1 handful fresh rosemary, thyme or summer savory, leaves picked
         
1 good knob butter
         
2 cloves garlic, peeled and finely sliced
         
2  parsnips, peeled and finely sliced
         
455 g dried tagliatelle
         
1 good handful Parmesan cheese, grated
         
  sea salt
         
  freshly ground black pepper
         
         1 tablespoon olive oil
Method
    Parsnip and pancetta together are slightly unusual but make a 
bloody good combo. Since discovering how well they work I've been using 
them in soups, risottos, roasts and casseroles.

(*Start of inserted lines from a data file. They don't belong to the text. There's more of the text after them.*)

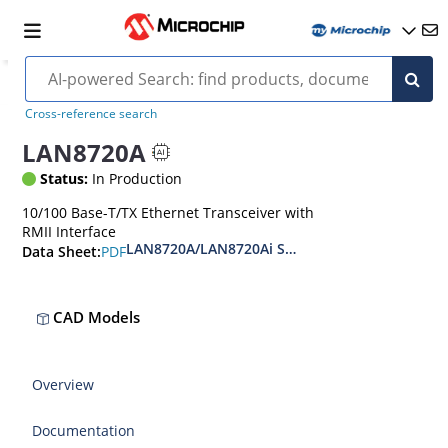
Cross-reference search
LAN8720A
Status:
In Production
10/100 Base-T/TX Ethernet Transceiver with
RMII Interface
LAN8720A/LAN8720Ai Small Footprint RMII 10/
PDF
Data Sheet:
CAD Models
Overview
Documentation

In a large, non-stick frying pan, fry your pancetta and herbs in the olive oil for 2 minutes, then add the garlic and parsnips. Cook for a further 3 minutes on a medium heat, until the pancetta is slightly golden and the parsnips have softened nicely. Cook your tagliatelle in salted boiling water according to packet instructions, then drain, reserving a little of the cooking water. Mix the pasta with the parsnips and pancetta and stir in the butter and the Parmesan, adding a little of the cooking water to loosen the mixture and make it creamy and shiny. Season to taste.
In a large, non-stick frying pan, fry your pancetta and herbs in the olive oil for 2 minutes, then add the garlic and parsnips. Cook for a further 3 minutes on a medium heat, until the pancetta is slightly golden and the parsnips have softened nicely. Cook your tagliatelle in salted boiling water according to packet instructions, then drain, reserving a little of the cooking water. Mix the pasta with the parsnips and pancetta and stir in the butter and the Parmesan, adding a little of the cooking water to loosen the mixture and make it creamy and shiny. Season to taste.